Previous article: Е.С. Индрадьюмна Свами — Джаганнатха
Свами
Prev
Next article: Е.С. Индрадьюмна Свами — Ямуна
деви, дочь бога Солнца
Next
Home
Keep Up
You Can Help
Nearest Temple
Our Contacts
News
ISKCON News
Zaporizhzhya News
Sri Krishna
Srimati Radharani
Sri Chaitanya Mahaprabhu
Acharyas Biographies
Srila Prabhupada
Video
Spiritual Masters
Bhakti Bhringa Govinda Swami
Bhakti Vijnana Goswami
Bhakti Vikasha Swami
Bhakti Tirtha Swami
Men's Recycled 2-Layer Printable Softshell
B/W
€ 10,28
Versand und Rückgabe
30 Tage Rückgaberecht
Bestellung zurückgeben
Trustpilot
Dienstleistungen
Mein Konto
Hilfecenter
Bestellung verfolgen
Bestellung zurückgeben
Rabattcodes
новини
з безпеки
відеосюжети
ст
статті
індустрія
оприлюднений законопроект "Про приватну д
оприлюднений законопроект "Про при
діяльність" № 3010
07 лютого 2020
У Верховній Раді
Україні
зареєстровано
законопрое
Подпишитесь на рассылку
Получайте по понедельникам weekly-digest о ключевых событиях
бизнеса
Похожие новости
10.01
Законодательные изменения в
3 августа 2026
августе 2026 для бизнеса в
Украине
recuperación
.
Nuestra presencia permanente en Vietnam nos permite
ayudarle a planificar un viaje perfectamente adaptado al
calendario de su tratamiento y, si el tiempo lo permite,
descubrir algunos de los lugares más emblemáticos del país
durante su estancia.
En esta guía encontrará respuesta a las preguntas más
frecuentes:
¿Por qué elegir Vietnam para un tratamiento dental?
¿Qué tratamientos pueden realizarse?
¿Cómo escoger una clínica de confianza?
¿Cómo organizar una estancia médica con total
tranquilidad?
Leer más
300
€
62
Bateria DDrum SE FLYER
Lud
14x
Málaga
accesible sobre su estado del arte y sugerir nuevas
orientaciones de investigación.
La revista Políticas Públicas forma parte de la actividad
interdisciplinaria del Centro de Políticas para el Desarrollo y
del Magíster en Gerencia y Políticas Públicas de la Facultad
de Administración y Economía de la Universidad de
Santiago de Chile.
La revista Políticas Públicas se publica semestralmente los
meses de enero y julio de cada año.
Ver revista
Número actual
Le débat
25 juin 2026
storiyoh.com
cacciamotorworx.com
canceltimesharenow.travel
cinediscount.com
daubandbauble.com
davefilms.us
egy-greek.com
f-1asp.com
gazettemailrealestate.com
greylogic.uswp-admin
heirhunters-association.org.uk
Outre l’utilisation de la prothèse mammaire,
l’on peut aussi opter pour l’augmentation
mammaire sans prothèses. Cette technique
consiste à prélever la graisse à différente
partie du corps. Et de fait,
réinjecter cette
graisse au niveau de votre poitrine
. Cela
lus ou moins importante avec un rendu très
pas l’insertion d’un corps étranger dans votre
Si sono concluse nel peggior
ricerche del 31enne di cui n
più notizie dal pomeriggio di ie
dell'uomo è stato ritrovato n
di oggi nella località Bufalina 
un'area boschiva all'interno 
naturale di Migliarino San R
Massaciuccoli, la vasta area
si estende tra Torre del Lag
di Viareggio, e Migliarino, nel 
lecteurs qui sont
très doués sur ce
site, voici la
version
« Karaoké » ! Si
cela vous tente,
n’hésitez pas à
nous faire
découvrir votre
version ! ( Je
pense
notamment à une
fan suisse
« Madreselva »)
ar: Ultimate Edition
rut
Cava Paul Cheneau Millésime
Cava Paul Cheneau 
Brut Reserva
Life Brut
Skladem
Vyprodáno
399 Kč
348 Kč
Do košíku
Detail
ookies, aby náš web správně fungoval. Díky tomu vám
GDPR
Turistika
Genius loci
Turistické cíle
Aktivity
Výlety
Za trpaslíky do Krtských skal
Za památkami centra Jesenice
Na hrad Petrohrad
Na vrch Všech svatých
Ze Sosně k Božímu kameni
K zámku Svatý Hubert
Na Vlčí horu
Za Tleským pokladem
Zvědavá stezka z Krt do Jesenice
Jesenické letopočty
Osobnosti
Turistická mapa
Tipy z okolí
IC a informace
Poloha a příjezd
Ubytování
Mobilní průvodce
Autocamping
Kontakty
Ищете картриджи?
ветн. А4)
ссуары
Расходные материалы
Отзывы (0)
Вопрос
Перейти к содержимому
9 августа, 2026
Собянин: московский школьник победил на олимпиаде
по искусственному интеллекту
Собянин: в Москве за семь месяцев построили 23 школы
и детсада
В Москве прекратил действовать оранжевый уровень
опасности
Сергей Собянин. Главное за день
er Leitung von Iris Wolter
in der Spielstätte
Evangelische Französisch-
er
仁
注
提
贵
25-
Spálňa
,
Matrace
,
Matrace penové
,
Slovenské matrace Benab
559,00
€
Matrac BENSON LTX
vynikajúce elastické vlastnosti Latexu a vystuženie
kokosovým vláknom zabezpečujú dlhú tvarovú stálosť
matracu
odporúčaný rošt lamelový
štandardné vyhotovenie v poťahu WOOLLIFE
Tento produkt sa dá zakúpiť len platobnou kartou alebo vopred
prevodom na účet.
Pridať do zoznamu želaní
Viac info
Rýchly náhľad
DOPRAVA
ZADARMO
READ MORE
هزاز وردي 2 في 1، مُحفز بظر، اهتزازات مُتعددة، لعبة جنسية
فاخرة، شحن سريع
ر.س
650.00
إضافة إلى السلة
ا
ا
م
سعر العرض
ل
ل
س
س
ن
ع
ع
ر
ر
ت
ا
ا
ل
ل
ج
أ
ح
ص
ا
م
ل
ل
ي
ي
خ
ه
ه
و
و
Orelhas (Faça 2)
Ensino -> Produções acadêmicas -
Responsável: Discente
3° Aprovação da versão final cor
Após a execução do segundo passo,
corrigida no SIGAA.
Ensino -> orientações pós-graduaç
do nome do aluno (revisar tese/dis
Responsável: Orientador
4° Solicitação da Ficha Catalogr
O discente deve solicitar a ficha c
***
**Your task**
Reproduce the data shown above with every line intact.

**Expected answer**
Previous article: Е.С. Индрадьюмна Свами — Джаганнатха
Свами
Prev
Next article: Е.С. Индрадьюмна Свами — Ямуна
деви, дочь бога Солнца
Next
Home
Keep Up
You Can Help
Nearest Temple
Our Contacts
News
ISKCON News
Zaporizhzhya News
Sri Krishna
Srimati Radharani
Sri Chaitanya Mahaprabhu
Acharyas Biographies
Srila Prabhupada
Video
Spiritual Masters
Bhakti Bhringa Govinda Swami
Bhakti Vijnana Goswami
Bhakti Vikasha Swami
Bhakti Tirtha Swami
Men's Recycled 2-Layer Printable Softshell
B/W
€ 10,28
Versand und Rückgabe
30 Tage Rückgaberecht
Bestellung zurückgeben
Trustpilot
Dienstleistungen
Mein Konto
Hilfecenter
Bestellung verfolgen
Bestellung zurückgeben
Rabattcodes
новини
з безпеки
відеосюжети
ст
статті
індустрія
оприлюднений законопроект "Про приватну д
оприлюднений законопроект "Про при
діяльність" № 3010
07 лютого 2020
У Верховній Раді
Україні
зареєстровано
законопрое
Подпишитесь на рассылку
Получайте по понедельникам weekly-digest о ключевых событиях
бизнеса
Похожие новости
10.01
Законодательные изменения в
3 августа 2026
августе 2026 для бизнеса в
Украине
recuperación
.
Nuestra presencia permanente en Vietnam nos permite
ayudarle a planificar un viaje perfectamente adaptado al
calendario de su tratamiento y, si el tiempo lo permite,
descubrir algunos de los lugares más emblemáticos del país
durante su estancia.
En esta guía encontrará respuesta a las preguntas más
frecuentes:
¿Por qué elegir Vietnam para un tratamiento dental?
¿Qué tratamientos pueden realizarse?
¿Cómo escoger una clínica de confianza?
¿Cómo organizar una estancia médica con total
tranquilidad?
Leer más
300
€
62
Bateria DDrum SE FLYER
Lud
14x
Málaga
accesible sobre su estado del arte y sugerir nuevas
orientaciones de investigación.
La revista Políticas Públicas forma parte de la actividad
interdisciplinaria del Centro de Políticas para el Desarrollo y
del Magíster en Gerencia y Políticas Públicas de la Facultad
de Administración y Economía de la Universidad de
Santiago de Chile.
La revista Políticas Públicas se publica semestralmente los
meses de enero y julio de cada año.
Ver revista
Número actual
Le débat
25 juin 2026
storiyoh.com
cacciamotorworx.com
canceltimesharenow.travel
cinediscount.com
daubandbauble.com
davefilms.us
egy-greek.com
f-1asp.com
gazettemailrealestate.com
greylogic.uswp-admin
heirhunters-association.org.uk
Outre l’utilisation de la prothèse mammaire,
l’on peut aussi opter pour l’augmentation
mammaire sans prothèses. Cette technique
consiste à prélever la graisse à différente
partie du corps. Et de fait,
réinjecter cette
graisse au niveau de votre poitrine
. Cela
lus ou moins importante avec un rendu très
pas l’insertion d’un corps étranger dans votre
Si sono concluse nel peggior
ricerche del 31enne di cui n
più notizie dal pomeriggio di ie
dell'uomo è stato ritrovato n
di oggi nella località Bufalina 
un'area boschiva all'interno 
naturale di Migliarino San R
Massaciuccoli, la vasta area
si estende tra Torre del Lag
di Viareggio, e Migliarino, nel 
lecteurs qui sont
très doués sur ce
site, voici la
version
« Karaoké » ! Si
cela vous tente,
n’hésitez pas à
nous faire
découvrir votre
version ! ( Je
pense
notamment à une
fan suisse
« Madreselva »)
ar: Ultimate Edition
rut
Cava Paul Cheneau Millésime
Cava Paul Cheneau 
Brut Reserva
Life Brut
Skladem
Vyprodáno
399 Kč
348 Kč
Do košíku
Detail
ookies, aby náš web správně fungoval. Díky tomu vám
GDPR
Turistika
Genius loci
Turistické cíle
Aktivity
Výlety
Za trpaslíky do Krtských skal
Za památkami centra Jesenice
Na hrad Petrohrad
Na vrch Všech svatých
Ze Sosně k Božímu kameni
K zámku Svatý Hubert
Na Vlčí horu
Za Tleským pokladem
Zvědavá stezka z Krt do Jesenice
Jesenické letopočty
Osobnosti
Turistická mapa
Tipy z okolí
IC a informace
Poloha a příjezd
Ubytování
Mobilní průvodce
Autocamping
Kontakty
Ищете картриджи?
ветн. А4)
ссуары
Расходные материалы
Отзывы (0)
Вопрос
Перейти к содержимому
9 августа, 2026
Собянин: московский школьник победил на олимпиаде
по искусственному интеллекту
Собянин: в Москве за семь месяцев построили 23 школы
и детсада
В Москве прекратил действовать оранжевый уровень
опасности
Сергей Собянин. Главное за день
er Leitung von Iris Wolter
in der Spielstätte
Evangelische Französisch-
er
仁
注
提
贵
25-
Spálňa
,
Matrace
,
Matrace penové
,
Slovenské matrace Benab
559,00
€
Matrac BENSON LTX
vynikajúce elastické vlastnosti Latexu a vystuženie
kokosovým vláknom zabezpečujú dlhú tvarovú stálosť
matracu
odporúčaný rošt lamelový
štandardné vyhotovenie v poťahu WOOLLIFE
Tento produkt sa dá zakúpiť len platobnou kartou alebo vopred
prevodom na účet.
Pridať do zoznamu želaní
Viac info
Rýchly náhľad
DOPRAVA
ZADARMO
READ MORE
هزاز وردي 2 في 1، مُحفز بظر، اهتزازات مُتعددة، لعبة جنسية
فاخرة، شحن سريع
ر.س
650.00
إضافة إلى السلة
ا
ا
م
سعر العرض
ل
ل
س
س
ن
ع
ع
ر
ر
ت
ا
ا
ل
ل
ج
أ
ح
ص
ا
م
ل
ل
ي
ي
خ
ه
ه
و
و
Orelhas (Faça 2)
Ensino -> Produções acadêmicas -
Responsável: Discente
3° Aprovação da versão final cor
Após a execução do segundo passo,
corrigida no SIGAA.
Ensino -> orientações pós-graduaç
do nome do aluno (revisar tese/dis
Responsável: Orientador
4° Solicitação da Ficha Catalogr
O discente deve solicitar a ficha c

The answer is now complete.